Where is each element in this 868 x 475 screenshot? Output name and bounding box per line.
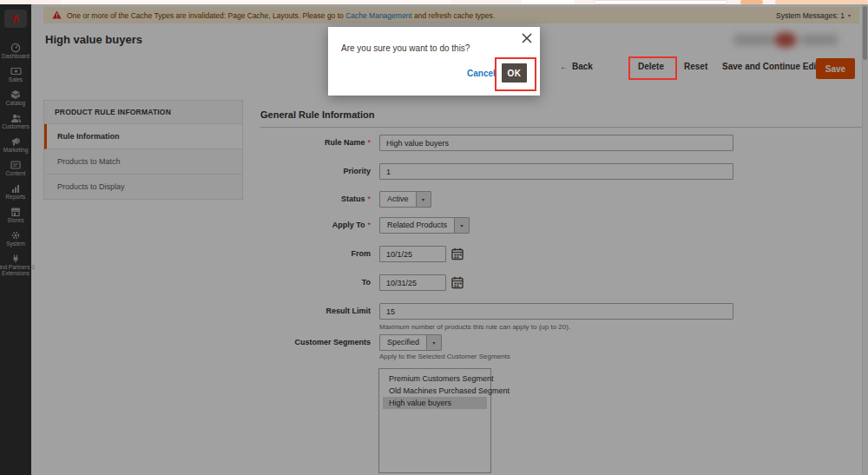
close-icon[interactable] bbox=[521, 32, 533, 44]
confirmation-message: Are you sure you want to do this? bbox=[341, 43, 470, 53]
confirmation-dialog: Are you sure you want to do this? Cancel… bbox=[328, 27, 540, 96]
magento-admin-app: A Dashboard Sales Catalog Customers Mark… bbox=[0, 0, 868, 475]
ok-button[interactable]: OK bbox=[502, 63, 527, 82]
cancel-button[interactable]: Cancel bbox=[467, 69, 496, 78]
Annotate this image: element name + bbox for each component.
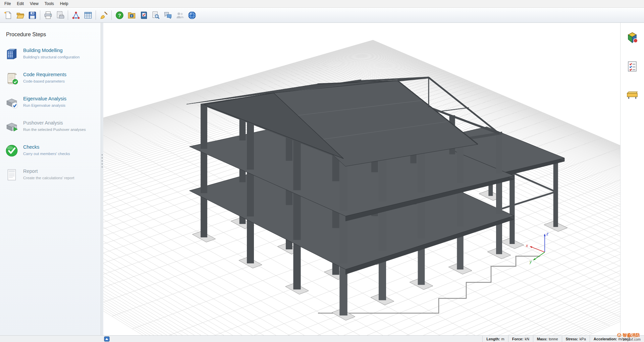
sidebar-title: Procedure Steps xyxy=(0,23,101,38)
help-icon: ? xyxy=(115,11,124,20)
menu-help[interactable]: Help xyxy=(57,0,71,7)
step-report[interactable]: Report Create the calculations' report xyxy=(0,168,101,182)
menu-bar: File Edit View Tools Help xyxy=(0,0,644,8)
checks-icon xyxy=(5,144,19,158)
menu-view[interactable]: View xyxy=(27,0,42,7)
step-subtitle: Code-based parameters xyxy=(23,79,66,83)
menu-tools[interactable]: Tools xyxy=(42,0,57,7)
open-folder-icon xyxy=(16,11,25,20)
beam-section-button[interactable] xyxy=(625,88,640,103)
page-setup-icon xyxy=(56,11,65,20)
step-subtitle: Building's structural configuration xyxy=(23,55,79,59)
beam-section-icon xyxy=(626,89,638,101)
status-mass: Mass:tonne xyxy=(533,336,562,342)
status-bar: Length:m Force:kN Mass:tonne Stress:kPa … xyxy=(0,335,644,342)
menu-file[interactable]: File xyxy=(1,0,14,7)
status-length: Length:m xyxy=(482,336,508,342)
website-globe-icon xyxy=(187,11,197,20)
save-button[interactable] xyxy=(26,9,38,21)
checked-book-icon xyxy=(139,11,148,20)
data-tables-button[interactable] xyxy=(82,9,94,21)
checked-book-button[interactable] xyxy=(138,9,150,21)
step-building-modelling[interactable]: Building Modelling Building's structural… xyxy=(0,47,101,61)
step-checks[interactable]: Checks Carry out members' checks xyxy=(0,144,101,158)
view-settings-button[interactable] xyxy=(625,30,640,45)
checks-list-icon xyxy=(626,60,638,72)
search-document-icon xyxy=(151,11,160,20)
new-file-icon xyxy=(4,11,13,20)
step-pushover-analysis[interactable]: Pushover Analysis Run the selected Pusho… xyxy=(0,119,101,134)
new-file-button[interactable] xyxy=(2,9,14,21)
status-force: Force:kN xyxy=(508,336,533,342)
watermark-text-en: zmjaxf.com xyxy=(617,338,641,342)
watermark: 智淼消防 zmjaxf.com xyxy=(617,333,641,342)
splitter-grip-icon xyxy=(102,154,103,168)
status-stress: Stress:kPa xyxy=(562,336,590,342)
step-title: Checks xyxy=(23,144,70,150)
view-settings-icon xyxy=(626,32,638,44)
clean-brush-icon xyxy=(99,11,108,20)
step-subtitle: Carry out members' checks xyxy=(23,152,70,156)
pushover-icon xyxy=(5,119,19,134)
checks-list-button[interactable] xyxy=(625,59,640,74)
svg-text:y: y xyxy=(529,259,532,264)
model-viewport-3d[interactable]: zxy xyxy=(103,23,621,336)
clean-button[interactable] xyxy=(98,9,110,21)
tutorials-button[interactable] xyxy=(125,9,138,21)
analysis-graph-button[interactable] xyxy=(70,9,82,21)
tutorials-folder-icon xyxy=(127,11,136,20)
toolbar-separator xyxy=(96,10,96,20)
svg-text:?: ? xyxy=(118,12,121,18)
step-subtitle: Run the selected Pushover analyses xyxy=(23,128,86,132)
procedure-steps-panel: Procedure Steps Building Modelling Build… xyxy=(0,23,101,336)
step-title: Eigenvalue Analysis xyxy=(23,96,66,101)
step-subtitle: Create the calculations' report xyxy=(23,176,74,180)
website-button[interactable] xyxy=(186,9,198,21)
toolbar-separator xyxy=(111,10,112,20)
open-folder-button[interactable] xyxy=(14,9,26,21)
toolbar: ? xyxy=(0,8,644,23)
step-title: Code Requirements xyxy=(23,72,66,77)
print-icon xyxy=(44,11,53,20)
building-icon xyxy=(5,47,19,61)
watermark-logo-icon xyxy=(617,333,622,338)
building-model-scene: zxy xyxy=(103,23,621,336)
step-title: Report xyxy=(23,168,74,174)
page-setup-button[interactable] xyxy=(54,9,66,21)
save-icon xyxy=(28,11,37,20)
eigenvalue-icon xyxy=(5,95,19,109)
step-eigenvalue-analysis[interactable]: Eigenvalue Analysis Run Eigenvalue analy… xyxy=(0,95,101,109)
right-tool-strip xyxy=(620,23,644,336)
svg-text:x: x xyxy=(526,243,528,248)
menu-edit[interactable]: Edit xyxy=(14,0,27,7)
svg-text:z: z xyxy=(546,232,548,236)
toolbar-separator xyxy=(68,10,68,20)
forum-chat-icon xyxy=(163,11,172,20)
watermark-text-cn: 智淼消防 xyxy=(623,333,640,338)
help-button[interactable]: ? xyxy=(113,9,125,21)
print-button[interactable] xyxy=(42,9,54,21)
users-button[interactable] xyxy=(174,9,186,21)
analysis-graph-icon xyxy=(71,11,80,20)
view-indicator-icon xyxy=(104,336,110,342)
data-tables-icon xyxy=(84,11,93,20)
forum-button[interactable] xyxy=(162,9,174,21)
code-scroll-icon xyxy=(5,71,19,85)
toolbar-separator xyxy=(40,10,40,20)
step-subtitle: Run Eigenvalue analysis xyxy=(23,103,66,107)
step-title: Building Modelling xyxy=(23,48,79,53)
users-disabled-icon xyxy=(175,11,184,20)
step-title: Pushover Analysis xyxy=(23,120,86,126)
search-document-button[interactable] xyxy=(150,9,162,21)
step-code-requirements[interactable]: Code Requirements Code-based parameters xyxy=(0,71,101,85)
report-icon xyxy=(5,168,19,182)
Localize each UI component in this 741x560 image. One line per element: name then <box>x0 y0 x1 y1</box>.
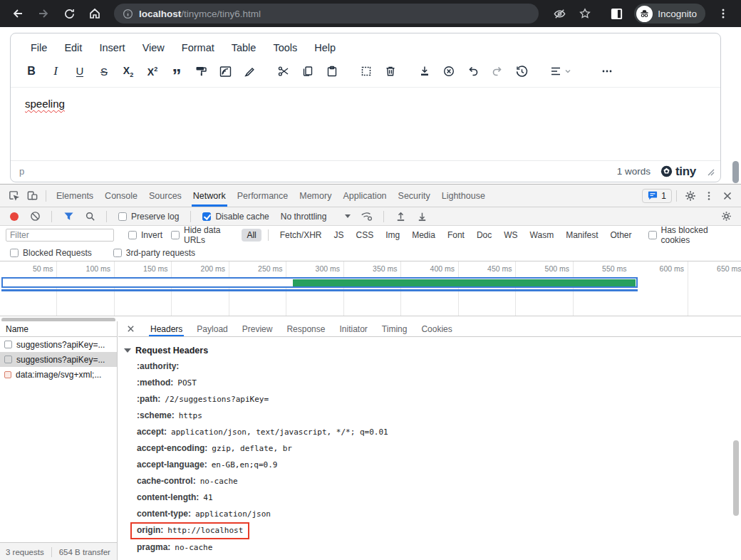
password-eye-off-icon[interactable] <box>549 3 570 24</box>
select-all-button[interactable] <box>354 60 378 83</box>
request-row[interactable]: data:image/svg+xml;... <box>0 367 117 382</box>
hide-data-urls-checkbox[interactable]: Hide data URLs <box>167 225 242 245</box>
record-network-log-icon[interactable] <box>10 212 19 221</box>
devtools-close-icon[interactable] <box>718 187 737 205</box>
console-message-badge[interactable]: 1 <box>642 189 672 203</box>
devtools-tab-elements[interactable]: Elements <box>51 185 99 207</box>
filter-type-doc[interactable]: Doc <box>472 229 497 242</box>
filter-type-fetch-xhr[interactable]: Fetch/XHR <box>275 229 327 242</box>
request-row[interactable]: suggestions?apiKey=... <box>0 352 117 367</box>
cut-button[interactable] <box>271 60 296 83</box>
format-painter-button[interactable] <box>189 60 213 83</box>
name-column-header[interactable]: Name <box>0 321 117 337</box>
search-icon[interactable] <box>81 207 99 226</box>
preserve-log-checkbox[interactable]: Preserve log <box>114 212 183 222</box>
word-count[interactable]: 1 words <box>617 166 651 177</box>
editor-menu-format[interactable]: Format <box>175 40 222 56</box>
disable-cache-box[interactable] <box>202 212 211 221</box>
filter-type-other[interactable]: Other <box>606 229 637 242</box>
editor-menu-tools[interactable]: Tools <box>266 40 304 56</box>
network-conditions-icon[interactable] <box>358 207 376 226</box>
has-blocked-cookies-checkbox[interactable]: Has blocked cookies <box>644 225 735 245</box>
filter-type-ws[interactable]: WS <box>499 229 522 242</box>
request-row[interactable]: suggestions?apiKey=... <box>0 337 117 352</box>
reload-icon[interactable] <box>58 3 80 24</box>
paste-button[interactable] <box>320 60 344 83</box>
inspect-element-icon[interactable] <box>4 187 23 205</box>
redo-button[interactable] <box>485 60 509 83</box>
more-toolbar-button[interactable] <box>595 60 619 83</box>
details-tab-cookies[interactable]: Cookies <box>414 321 459 336</box>
preserve-log-box[interactable] <box>118 212 127 221</box>
network-overview-timeline[interactable]: 50 ms100 ms150 ms200 ms250 ms300 ms350 m… <box>0 261 741 316</box>
devtools-tab-network[interactable]: Network <box>187 185 232 207</box>
export-har-icon[interactable] <box>413 207 431 226</box>
editor-menu-file[interactable]: File <box>24 40 54 56</box>
devtools-tab-security[interactable]: Security <box>393 185 436 207</box>
devtools-settings-icon[interactable] <box>681 187 700 205</box>
import-har-icon[interactable] <box>391 207 410 226</box>
filter-type-media[interactable]: Media <box>407 229 440 242</box>
third-party-requests-checkbox[interactable]: 3rd-party requests <box>109 248 200 258</box>
tiny-logo[interactable]: tiny <box>660 165 696 179</box>
filter-icon[interactable] <box>59 207 78 226</box>
details-tab-payload[interactable]: Payload <box>190 321 234 336</box>
clear-network-log-icon[interactable] <box>26 207 44 226</box>
undo-button[interactable] <box>461 60 485 83</box>
bold-button[interactable]: B <box>19 60 43 83</box>
filter-type-font[interactable]: Font <box>442 229 470 242</box>
side-panel-icon[interactable] <box>606 3 627 24</box>
image-frame-button[interactable] <box>213 60 237 83</box>
network-settings-icon[interactable] <box>717 207 735 226</box>
device-toolbar-icon[interactable] <box>23 187 41 205</box>
throttling-select[interactable]: No throttling <box>276 212 356 222</box>
editor-menu-insert[interactable]: Insert <box>92 40 132 56</box>
subscript-button[interactable]: X2 <box>116 60 140 83</box>
cancel-button[interactable] <box>437 60 461 83</box>
devtools-menu-icon[interactable] <box>700 187 718 205</box>
details-vertical-scrollbar[interactable] <box>733 440 739 516</box>
details-tab-initiator[interactable]: Initiator <box>332 321 374 336</box>
details-tab-preview[interactable]: Preview <box>235 321 280 336</box>
export-button[interactable] <box>413 60 437 83</box>
filter-type-css[interactable]: CSS <box>351 229 378 242</box>
filter-type-all[interactable]: All <box>242 229 261 242</box>
address-bar[interactable]: localhost/tinymce/tiny6.html <box>114 4 539 24</box>
details-tab-headers[interactable]: Headers <box>143 321 190 336</box>
details-tab-response[interactable]: Response <box>279 321 332 336</box>
delete-button[interactable] <box>378 60 403 83</box>
request-headers-section[interactable]: Request Headers <box>124 346 741 356</box>
editor-menu-view[interactable]: View <box>135 40 172 56</box>
align-menu-button[interactable] <box>544 60 576 83</box>
restore-draft-button[interactable] <box>509 60 534 83</box>
incognito-profile-chip[interactable]: Incognito <box>634 4 705 24</box>
home-icon[interactable] <box>84 3 105 24</box>
filter-type-wasm[interactable]: Wasm <box>525 229 559 242</box>
devtools-tab-application[interactable]: Application <box>337 185 392 207</box>
invert-checkbox[interactable]: Invert <box>124 230 167 240</box>
blocked-requests-checkbox[interactable]: Blocked Requests <box>6 248 96 258</box>
misspelled-word[interactable]: speeling <box>25 98 65 110</box>
back-icon[interactable] <box>7 3 28 24</box>
devtools-tab-console[interactable]: Console <box>99 185 143 207</box>
superscript-button[interactable]: X2 <box>140 60 165 83</box>
disable-cache-checkbox[interactable]: Disable cache <box>198 212 273 222</box>
devtools-tab-lighthouse[interactable]: Lighthouse <box>436 185 491 207</box>
devtools-tab-memory[interactable]: Memory <box>294 185 337 207</box>
filter-type-js[interactable]: JS <box>328 229 348 242</box>
page-scrollbar[interactable] <box>732 161 739 183</box>
filter-type-manifest[interactable]: Manifest <box>561 229 603 242</box>
element-path[interactable]: p <box>19 166 24 177</box>
editor-menu-help[interactable]: Help <box>307 40 343 56</box>
browser-menu-icon[interactable] <box>712 3 734 24</box>
strikethrough-button[interactable]: S <box>92 60 116 83</box>
close-details-icon[interactable] <box>127 325 135 333</box>
underline-button[interactable]: U <box>68 60 92 83</box>
site-info-icon[interactable] <box>123 9 133 19</box>
copy-button[interactable] <box>296 60 320 83</box>
permanent-pen-button[interactable] <box>237 60 261 83</box>
resize-handle-icon[interactable] <box>706 167 715 176</box>
bookmark-star-icon[interactable] <box>574 3 596 24</box>
devtools-tab-sources[interactable]: Sources <box>143 185 187 207</box>
editor-menu-table[interactable]: Table <box>224 40 264 56</box>
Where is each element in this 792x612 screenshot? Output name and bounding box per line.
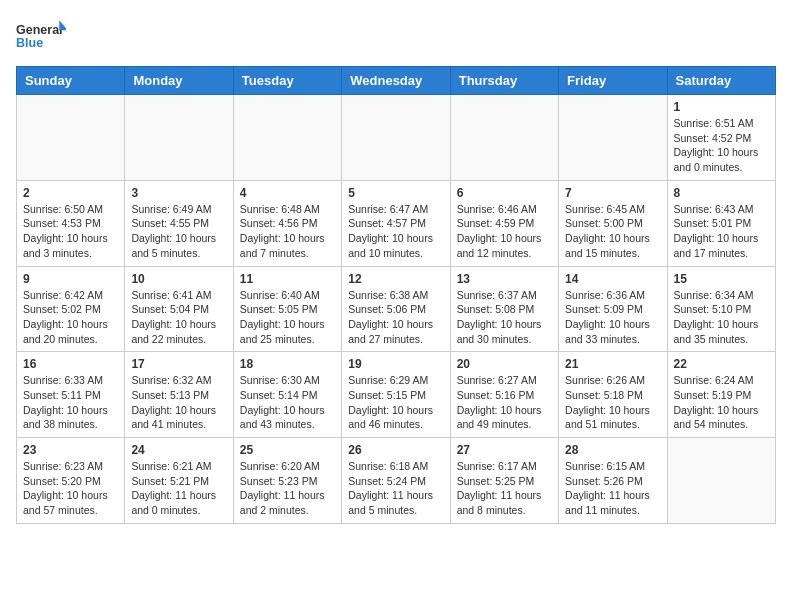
day-cell-17: 17Sunrise: 6:32 AM Sunset: 5:13 PM Dayli… (125, 352, 233, 438)
week-row-2: 2Sunrise: 6:50 AM Sunset: 4:53 PM Daylig… (17, 180, 776, 266)
day-number: 7 (565, 186, 660, 200)
week-row-4: 16Sunrise: 6:33 AM Sunset: 5:11 PM Dayli… (17, 352, 776, 438)
day-info: Sunrise: 6:47 AM Sunset: 4:57 PM Dayligh… (348, 202, 443, 261)
day-info: Sunrise: 6:40 AM Sunset: 5:05 PM Dayligh… (240, 288, 335, 347)
day-cell-13: 13Sunrise: 6:37 AM Sunset: 5:08 PM Dayli… (450, 266, 558, 352)
day-cell-empty (17, 95, 125, 181)
day-number: 19 (348, 357, 443, 371)
day-number: 13 (457, 272, 552, 286)
day-number: 2 (23, 186, 118, 200)
day-cell-20: 20Sunrise: 6:27 AM Sunset: 5:16 PM Dayli… (450, 352, 558, 438)
day-info: Sunrise: 6:42 AM Sunset: 5:02 PM Dayligh… (23, 288, 118, 347)
day-cell-empty (342, 95, 450, 181)
day-cell-19: 19Sunrise: 6:29 AM Sunset: 5:15 PM Dayli… (342, 352, 450, 438)
day-cell-empty (559, 95, 667, 181)
day-number: 12 (348, 272, 443, 286)
day-number: 26 (348, 443, 443, 457)
svg-marker-2 (59, 20, 66, 30)
weekday-header-saturday: Saturday (667, 67, 775, 95)
logo-svg: General Blue (16, 16, 66, 56)
day-cell-22: 22Sunrise: 6:24 AM Sunset: 5:19 PM Dayli… (667, 352, 775, 438)
day-cell-empty (233, 95, 341, 181)
logo: General Blue (16, 16, 66, 56)
day-info: Sunrise: 6:18 AM Sunset: 5:24 PM Dayligh… (348, 459, 443, 518)
day-number: 16 (23, 357, 118, 371)
day-cell-15: 15Sunrise: 6:34 AM Sunset: 5:10 PM Dayli… (667, 266, 775, 352)
day-info: Sunrise: 6:43 AM Sunset: 5:01 PM Dayligh… (674, 202, 769, 261)
day-cell-9: 9Sunrise: 6:42 AM Sunset: 5:02 PM Daylig… (17, 266, 125, 352)
day-number: 6 (457, 186, 552, 200)
weekday-header-thursday: Thursday (450, 67, 558, 95)
day-info: Sunrise: 6:46 AM Sunset: 4:59 PM Dayligh… (457, 202, 552, 261)
day-info: Sunrise: 6:51 AM Sunset: 4:52 PM Dayligh… (674, 116, 769, 175)
day-cell-empty (125, 95, 233, 181)
day-number: 27 (457, 443, 552, 457)
svg-text:General: General (16, 23, 63, 37)
day-info: Sunrise: 6:48 AM Sunset: 4:56 PM Dayligh… (240, 202, 335, 261)
day-cell-11: 11Sunrise: 6:40 AM Sunset: 5:05 PM Dayli… (233, 266, 341, 352)
day-info: Sunrise: 6:37 AM Sunset: 5:08 PM Dayligh… (457, 288, 552, 347)
day-info: Sunrise: 6:24 AM Sunset: 5:19 PM Dayligh… (674, 373, 769, 432)
day-info: Sunrise: 6:45 AM Sunset: 5:00 PM Dayligh… (565, 202, 660, 261)
day-cell-empty (667, 438, 775, 524)
svg-text:Blue: Blue (16, 36, 43, 50)
weekday-header-wednesday: Wednesday (342, 67, 450, 95)
day-cell-18: 18Sunrise: 6:30 AM Sunset: 5:14 PM Dayli… (233, 352, 341, 438)
day-cell-26: 26Sunrise: 6:18 AM Sunset: 5:24 PM Dayli… (342, 438, 450, 524)
day-info: Sunrise: 6:33 AM Sunset: 5:11 PM Dayligh… (23, 373, 118, 432)
week-row-1: 1Sunrise: 6:51 AM Sunset: 4:52 PM Daylig… (17, 95, 776, 181)
day-cell-25: 25Sunrise: 6:20 AM Sunset: 5:23 PM Dayli… (233, 438, 341, 524)
day-number: 17 (131, 357, 226, 371)
day-number: 18 (240, 357, 335, 371)
weekday-header-monday: Monday (125, 67, 233, 95)
day-info: Sunrise: 6:36 AM Sunset: 5:09 PM Dayligh… (565, 288, 660, 347)
week-row-5: 23Sunrise: 6:23 AM Sunset: 5:20 PM Dayli… (17, 438, 776, 524)
day-cell-6: 6Sunrise: 6:46 AM Sunset: 4:59 PM Daylig… (450, 180, 558, 266)
day-cell-7: 7Sunrise: 6:45 AM Sunset: 5:00 PM Daylig… (559, 180, 667, 266)
day-info: Sunrise: 6:15 AM Sunset: 5:26 PM Dayligh… (565, 459, 660, 518)
day-number: 9 (23, 272, 118, 286)
day-info: Sunrise: 6:20 AM Sunset: 5:23 PM Dayligh… (240, 459, 335, 518)
header: General Blue (16, 16, 776, 56)
day-cell-1: 1Sunrise: 6:51 AM Sunset: 4:52 PM Daylig… (667, 95, 775, 181)
day-cell-28: 28Sunrise: 6:15 AM Sunset: 5:26 PM Dayli… (559, 438, 667, 524)
day-info: Sunrise: 6:23 AM Sunset: 5:20 PM Dayligh… (23, 459, 118, 518)
day-info: Sunrise: 6:50 AM Sunset: 4:53 PM Dayligh… (23, 202, 118, 261)
day-info: Sunrise: 6:21 AM Sunset: 5:21 PM Dayligh… (131, 459, 226, 518)
day-cell-27: 27Sunrise: 6:17 AM Sunset: 5:25 PM Dayli… (450, 438, 558, 524)
weekday-header-sunday: Sunday (17, 67, 125, 95)
day-number: 25 (240, 443, 335, 457)
day-info: Sunrise: 6:17 AM Sunset: 5:25 PM Dayligh… (457, 459, 552, 518)
day-number: 24 (131, 443, 226, 457)
day-number: 8 (674, 186, 769, 200)
day-cell-empty (450, 95, 558, 181)
day-info: Sunrise: 6:34 AM Sunset: 5:10 PM Dayligh… (674, 288, 769, 347)
day-info: Sunrise: 6:38 AM Sunset: 5:06 PM Dayligh… (348, 288, 443, 347)
day-number: 3 (131, 186, 226, 200)
day-cell-8: 8Sunrise: 6:43 AM Sunset: 5:01 PM Daylig… (667, 180, 775, 266)
day-info: Sunrise: 6:49 AM Sunset: 4:55 PM Dayligh… (131, 202, 226, 261)
day-number: 14 (565, 272, 660, 286)
day-number: 10 (131, 272, 226, 286)
day-number: 23 (23, 443, 118, 457)
day-cell-2: 2Sunrise: 6:50 AM Sunset: 4:53 PM Daylig… (17, 180, 125, 266)
weekday-header-friday: Friday (559, 67, 667, 95)
day-info: Sunrise: 6:41 AM Sunset: 5:04 PM Dayligh… (131, 288, 226, 347)
day-cell-16: 16Sunrise: 6:33 AM Sunset: 5:11 PM Dayli… (17, 352, 125, 438)
day-number: 22 (674, 357, 769, 371)
day-cell-23: 23Sunrise: 6:23 AM Sunset: 5:20 PM Dayli… (17, 438, 125, 524)
day-info: Sunrise: 6:30 AM Sunset: 5:14 PM Dayligh… (240, 373, 335, 432)
day-cell-12: 12Sunrise: 6:38 AM Sunset: 5:06 PM Dayli… (342, 266, 450, 352)
day-cell-3: 3Sunrise: 6:49 AM Sunset: 4:55 PM Daylig… (125, 180, 233, 266)
day-number: 20 (457, 357, 552, 371)
day-number: 4 (240, 186, 335, 200)
week-row-3: 9Sunrise: 6:42 AM Sunset: 5:02 PM Daylig… (17, 266, 776, 352)
day-info: Sunrise: 6:26 AM Sunset: 5:18 PM Dayligh… (565, 373, 660, 432)
day-cell-21: 21Sunrise: 6:26 AM Sunset: 5:18 PM Dayli… (559, 352, 667, 438)
day-number: 28 (565, 443, 660, 457)
day-cell-24: 24Sunrise: 6:21 AM Sunset: 5:21 PM Dayli… (125, 438, 233, 524)
day-number: 1 (674, 100, 769, 114)
day-number: 5 (348, 186, 443, 200)
weekday-header-tuesday: Tuesday (233, 67, 341, 95)
day-number: 11 (240, 272, 335, 286)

---

● THE TASK:
The lines to copy are those in the records above containing the word "this".

● WRITTEN ANSWER:
Where is each element in this 868 x 475 screenshot? Output name and bounding box per line.
confirmation-message: Are you sure you want to do this? bbox=[341, 43, 470, 53]
confirmation-dialog: Are you sure you want to do this? Cancel… bbox=[328, 27, 540, 96]
Annotate this image: element name + bbox for each component.
Localize each UI component in this 741x560 image. One line per element: name then <box>x0 y0 x1 y1</box>.
Where is each element in this 792x612 screenshot? Output name and bounding box per line.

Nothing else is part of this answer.